• _AIM OF THE TASK_
Take the line containing "3_512, Sha3, HmacSha3" through the last line of the data and retype those lines exactly. Pictures do not belong in the copy.

——————

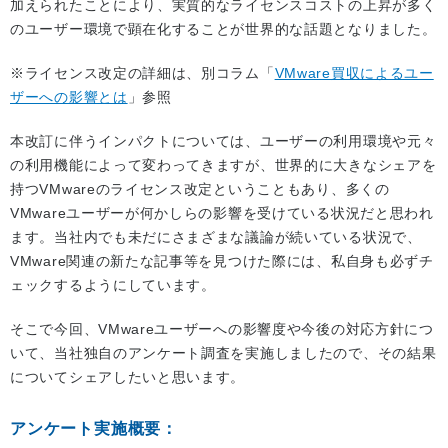
加えられたことにより、実質的なライセンスコストの上昇が多く
のユーザー環境で顕在化することが世界的な話題となりました。
※ライセンス改定の詳細は、別コラム「
VMware買収によるユー
ザーへの影響とは
」参照
本改訂に伴うインパクトについては、ユーザーの利用環境や元々
の利用機能によって変わってきますが、世界的に大きなシェアを
持つVMwareのライセンス改定ということもあり、多くの
VMwareユーザーが何かしらの影響を受けている状況だと思われ
ます。当社内でも未だにさまざまな議論が続いている状況で、
VMware関連の新たな記事等を見つけた際には、私自身も必ずチ
ェックするようにしています。
そこで今回、VMwareユーザーへの影響度や今後の対応方針につ
いて、当社独自のアンケート調査を実施しましたので、その結果
についてシェアしたいと思います。
アンケート実施概要：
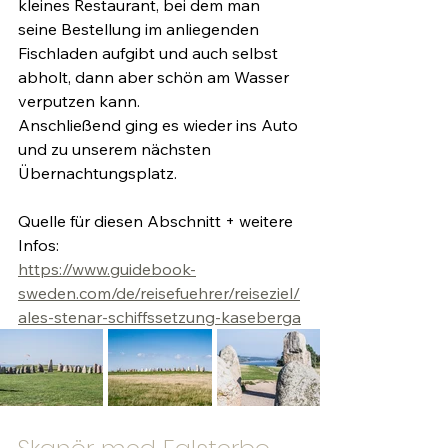
kleines Restaurant, bei dem man 
seine Bestellung im anliegenden 
Fischladen aufgibt und auch selbst 
abholt, dann aber schön am Wasser 
verputzen kann.
Anschließend ging es wieder ins Auto 
und zu unserem nächsten 
Übernachtungsplatz.
Quelle für diesen Abschnitt + weitere 
Infos:
https://www.guidebook-
sweden.com/de/reisefuehrer/reiseziel/
ales-stenar-schiffssetzung-kaseberga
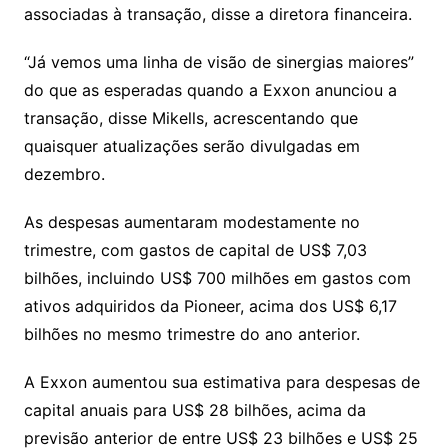
associadas à transação, disse a diretora financeira.
“Já vemos uma linha de visão de sinergias maiores”
do que as esperadas quando a Exxon anunciou a
transação, disse Mikells, acrescentando que
quaisquer atualizações serão divulgadas em
dezembro.
As despesas aumentaram modestamente no
trimestre, com gastos de capital de US$ 7,03
bilhões, incluindo US$ 700 milhões em gastos com
ativos adquiridos da Pioneer, acima dos US$ 6,17
bilhões no mesmo trimestre do ano anterior.
A Exxon aumentou sua estimativa para despesas de
capital anuais para US$ 28 bilhões, acima da
previsão anterior de entre US$ 23 bilhões e US$ 25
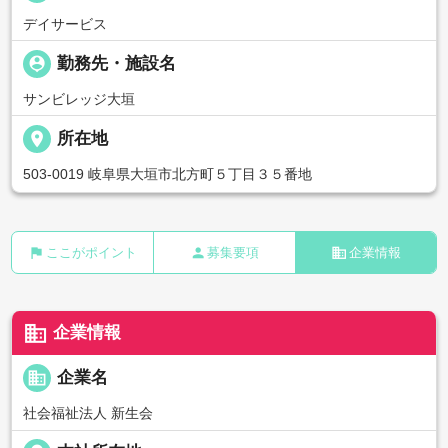
デイサービス
person_pin
勤務先・施設名
サンビレッジ大垣
place
所在地
503-0019 岐阜県大垣市北方町５丁目３５番地
flag
person
business
ここがポイント
募集要項
企業情報
business
企業情報
business
企業名
社会福祉法人 新生会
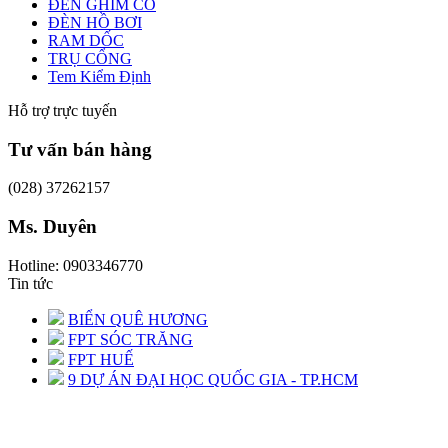
ĐÈN GHIM CỎ
ĐÈN HỒ BƠI
RAM DỐC
TRỤ CỔNG
Tem Kiểm Định
Hỗ trợ trực tuyến
Tư vấn bán hàng
(028) 37262157
Ms. Duyên
Hotline: 0903346770
Tin tức
BIỂN QUÊ HƯƠNG
FPT SÓC TRĂNG
FPT HUẾ
9 DỰ ÁN ĐẠI HỌC QUỐC GIA - TP.HCM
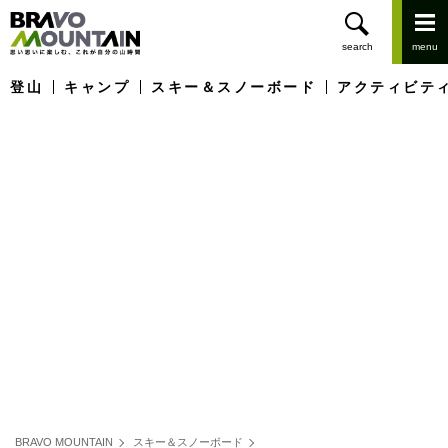
登山
キャンプ
スキー＆スノーボード
アクティビテ
BRAVO MOUNTAIN
スキー＆スノーボード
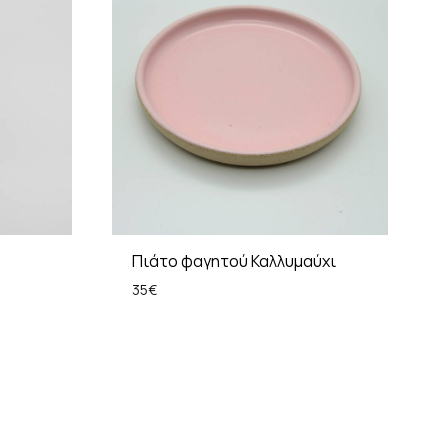
Πιάτο φαγητού Καλλυμαύχι
35
€
ADD
ADD
TO
TO
WISHLIST
WISHLIST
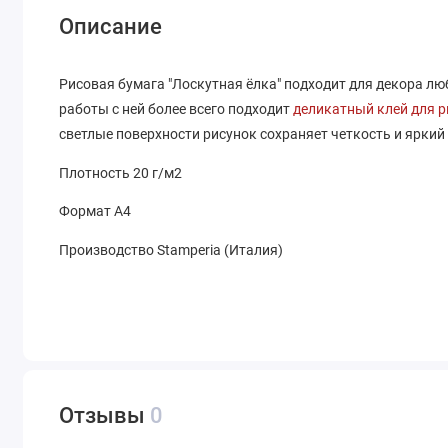
Описание
Рисовая бумага "Лоскутная ёлка" подходит для декора люб
работы с ней более всего подходит
деликатный клей для р
светлые поверхности рисунок сохраняет четкость и яркий
Плотность 20 г/м2
Формат А4
Производство Stamperia (Италия)
Отзывы
0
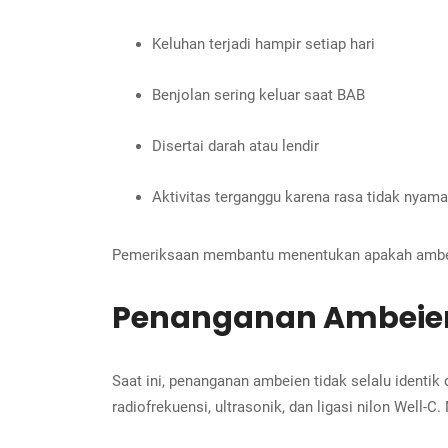
Keluhan terjadi hampir setiap hari
Benjolan sering keluar saat BAB
Disertai darah atau lendir
Aktivitas terganggu karena rasa tidak nyam
Pemeriksaan membantu menentukan apakah ambeien 
Penanganan Ambeien
Saat ini, penanganan ambeien tidak selalu identik
radiofrekuensi, ultrasonik, dan ligasi nilon Well-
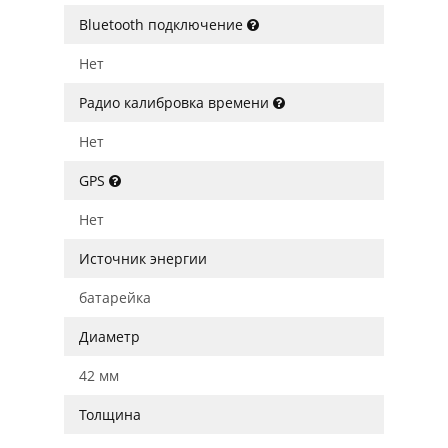
Bluetooth подключение
Нет
Радио калибровка времени
Нет
GPS
Нет
Источник энергии
батарейка
Диаметр
42 мм
Толщина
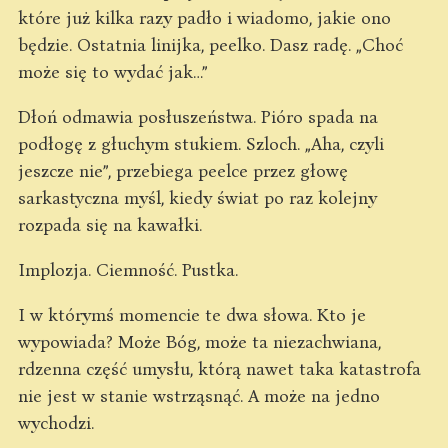
które już kilka razy padło i wiadomo, jakie ono
będzie. Ostatnia linijka, peelko. Dasz radę. „Choć
może się to wydać jak…”
Dłoń odmawia posłuszeństwa. Pióro spada na
podłogę z głuchym stukiem. Szloch. „Aha, czyli
jeszcze nie”, przebiega peelce przez głowę
sarkastyczna myśl, kiedy świat po raz kolejny
rozpada się na kawałki.
Implozja. Ciemność. Pustka.
I w którymś momencie te dwa słowa. Kto je
wypowiada? Może Bóg, może ta niezachwiana,
rdzenna część umysłu, którą nawet taka katastrofa
nie jest w stanie wstrząsnąć. A może na jedno
wychodzi.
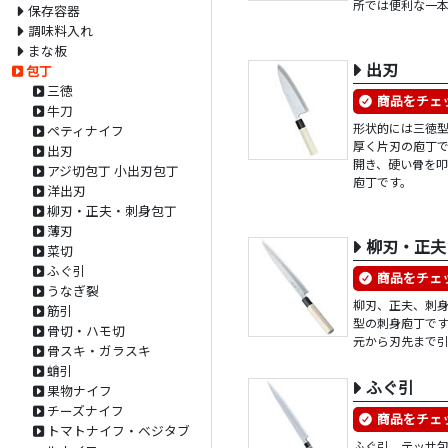
所では便利な一
保存容器
調味料入れ
まな板
出刃
包丁
三徳
商品をチェ
牛刀
形状的には三徳
ペティナイフ
厚く片刃の庖丁
出刃
開き、硬い骨を
アジ切包丁 小出刃包丁
庖丁です。
洋出刃
柳刃・正夫・刺身包丁
薄刃
柳刃・正夫
菜切
ふぐ引
商品をチェ
うなぎ裂
柳刃、正夫、刺
筋引
型の刺身庖丁で
骨切・ハモ切
元から刃先まで
骨スキ・ガラスキ
蛸引
ふぐ引
果物ナイフ
チーズナイフ
商品をチェ
トマトナイフ・ベジタブ
ふぐ引、テッサ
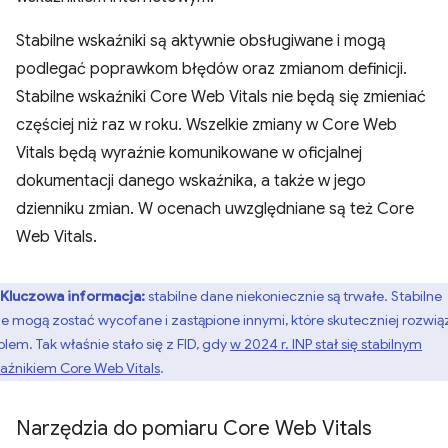
Stabilne wskaźniki są aktywnie obsługiwane i mogą
podlegać poprawkom błędów oraz zmianom definicji.
Stabilne wskaźniki Core Web Vitals nie będą się zmieniać
częściej niż raz w roku. Wszelkie zmiany w Core Web
Vitals będą wyraźnie komunikowane w oficjalnej
dokumentacji danego wskaźnika, a także w jego
dzienniku zmian. W ocenach uwzględniane są też Core
Web Vitals.
Kluczowa informacja:
stabilne dane niekoniecznie są trwałe. Stabilne
e mogą zostać wycofane i zastąpione innymi, które skuteczniej rozwią
blem. Tak właśnie stało się z FID, gdy
w 2024 r. INP stał się stabilnym
aźnikiem Core Web Vitals
.
Narzędzia do pomiaru Core Web Vitals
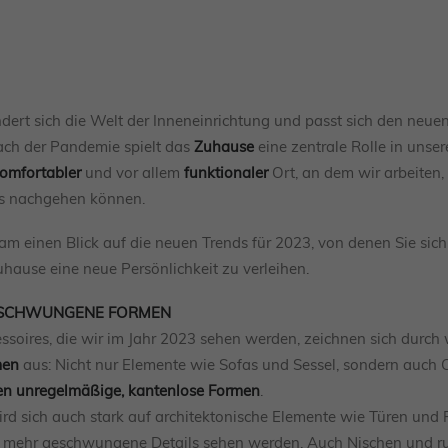
dert sich die Welt der Inneneinrichtung und passt sich den neue
 nach der Pandemie spielt das
Zuhause
eine zentrale Rolle in unse
omfortabler
und vor allem
funktionaler
Ort, an dem wir arbeiten,
s nachgehen können.
 einen Blick auf die neuen Trends für 2023, von denen Sie sich 
hause eine neue Persönlichkeit zu verleihen.
GESCHWUNGENE FORMEN
ssoires, die wir im Jahr 2023 sehen werden, zeichnen sich durch 
men
aus: Nicht nur Elemente wie Sofas und Sessel, sondern auch C
en unregelmäßige, kantenlose Formen
.
rd sich auch stark auf architektonische Elemente wie Türen und 
 mehr geschwungene Details sehen werden. Auch Nischen und ru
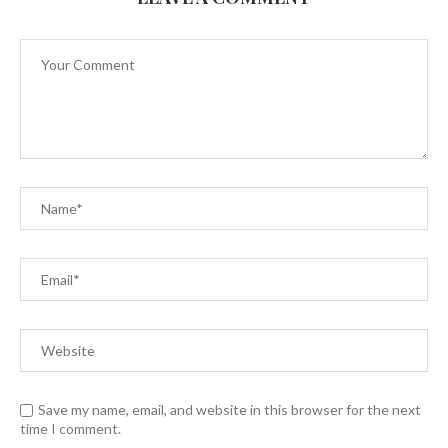
Save my name, email, and website in this browser for the next
time I comment.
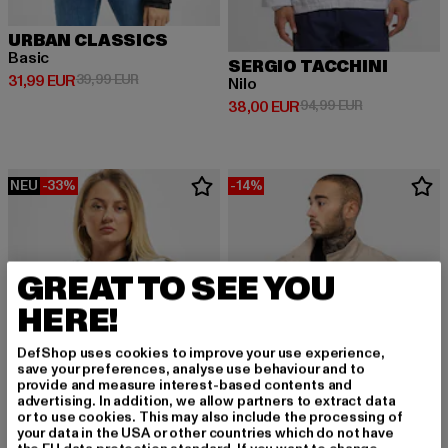
URBAN CLASSICS
Basic
SERGIO TACCHINI
Derzeitiger Preis: 31,99 EUR
Aktionspreis: 39,99 EUR
31,99 EUR
39,99 EUR
Nilo
Derzeitiger Preis: 38,00 EUR
Aktionspreis:
38,00 EUR
94,99 EUR
NEU
-33%
-14%
GREAT TO SEE YOU
HERE!
DefShop uses cookies to improve your use experience,
save your preferences, analyse use behaviour and to
provide and measure interest-based contents and
advertising. In addition, we allow partners to extract data
or to use cookies. This may also include the processing of
your data in the USA or other countries which do not have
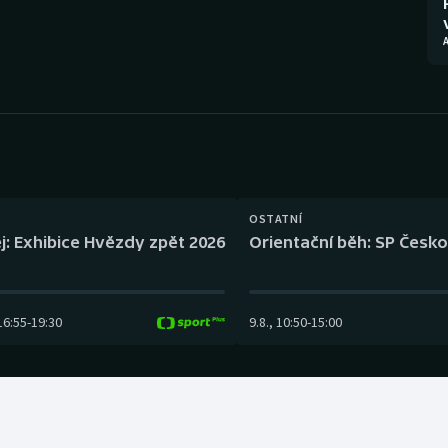
Moderní pětiboj
Triatlon
Motorsport
Veslování
Olympijské hry
Vodní slalom
Parasport
Volejbal
Plavání
Ostatní
OSTATNÍ
j: Exhibice Hvězdy zpět 2026
Orientační běh: SP Česko
Plážový volejbal
16:55
-
19:30
9.8.
,
10:50
-
15:00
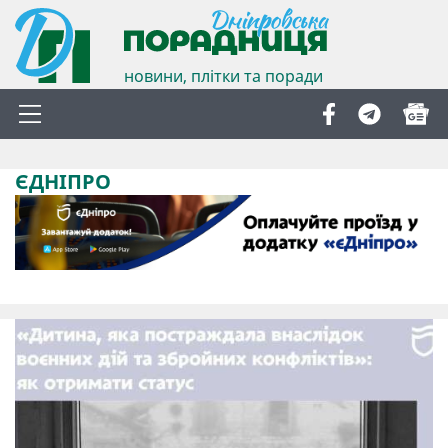
новини, плітки та поради
ЄДНІПРО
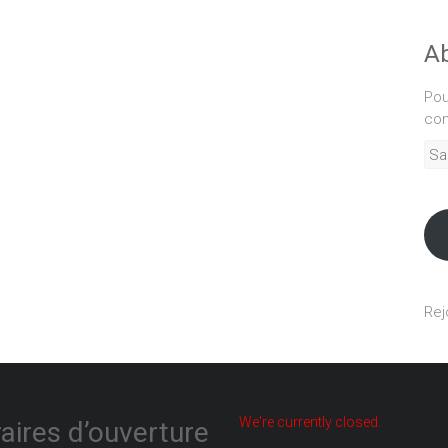
Ab
Pou
com
Sais
adr
mél
Rej
We're currently closed.
aires d’ouverture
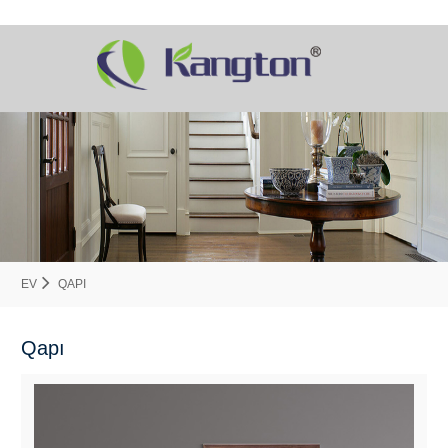
EV
QAPI
Qapı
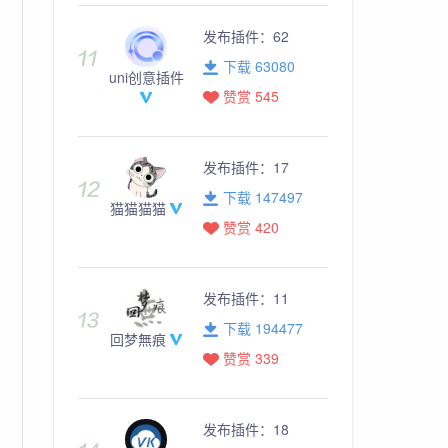
发布插件：
62
下载 63080
uni创意插件
赞赏 545
发布插件：
17
下载 147497
猫猫猫猫
赞赏 420
发布插件：
11
2_224, Sha512, HmacSha512 } 
from
'./src/hash/sha512.uts'
下载 194477
3_512, Sha3, HmacSha3 } 
from
'./src/hash/sha3.uts'
回梦無痕
赞赏 339
发布插件：
18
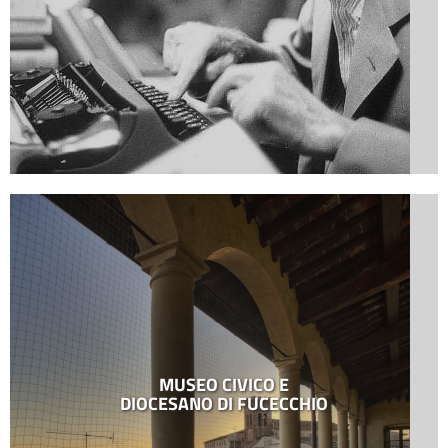
MUSEO CIVICO E
DIOCESANO DI FUCECCHIO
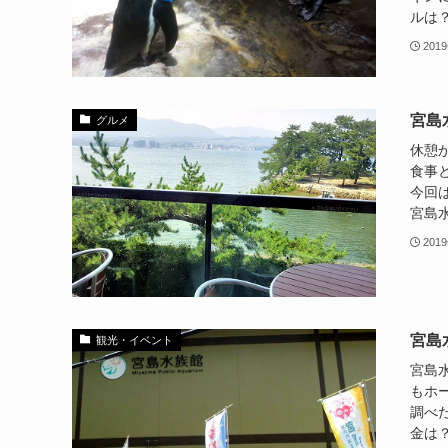
ルは？
201
宮島
グルメ
休憩
食事
今回
宮島水
201
宮島
観光・イベント
宮島
もホ
調べ
金は？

——————

• _RESULT FOR THIS TASK_
3_512, Sha3, HmacSha3 } 
from
'./src/hash/sha3.uts'
回梦無痕
赞赏 339
发布插件：
18
MUSEO CIVICO E
DIOCESANO DI FUCECCHIO
ルは？
201
宮島
グルメ
休憩
食事
今回
宮島水
201
宮島
観光・イベント
宮島
もホ
調べ
金は？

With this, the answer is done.